──────── DATASET EXCERPTS ────────

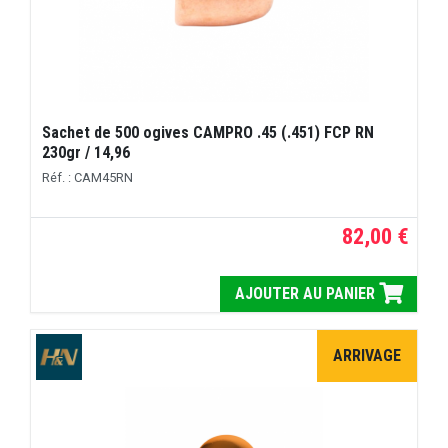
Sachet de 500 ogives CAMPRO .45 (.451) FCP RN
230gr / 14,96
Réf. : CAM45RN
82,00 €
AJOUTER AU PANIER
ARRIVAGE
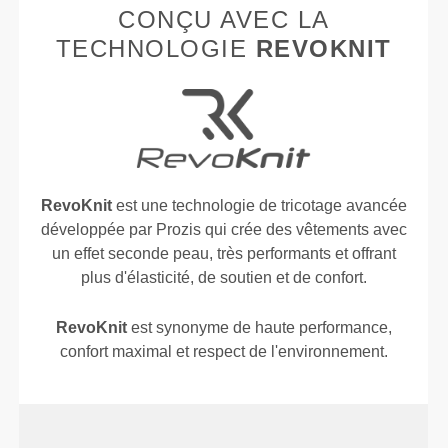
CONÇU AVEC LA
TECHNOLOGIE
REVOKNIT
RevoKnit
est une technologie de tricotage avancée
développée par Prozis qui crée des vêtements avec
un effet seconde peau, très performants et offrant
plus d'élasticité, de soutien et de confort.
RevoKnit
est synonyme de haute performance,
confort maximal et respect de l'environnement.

────────
──────── DATASET EXCERPTS ────────

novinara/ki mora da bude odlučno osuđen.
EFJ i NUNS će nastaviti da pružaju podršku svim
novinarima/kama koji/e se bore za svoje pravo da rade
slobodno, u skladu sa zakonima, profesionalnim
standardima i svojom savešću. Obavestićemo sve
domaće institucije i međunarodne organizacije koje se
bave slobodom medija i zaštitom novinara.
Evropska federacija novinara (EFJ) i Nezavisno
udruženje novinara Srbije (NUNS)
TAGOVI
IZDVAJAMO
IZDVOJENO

────────

## TASK
In the listing above, find the line with "un effet seconde" and the line with "confort maximal et", then print exactly those lines and every line between them.

## OUTPUT OF THE EXERCISE
un effet seconde peau, très performants et offrant
plus d'élasticité, de soutien et de confort.
RevoKnit
est synonyme de haute performance,
confort maximal et respect de l'environnement.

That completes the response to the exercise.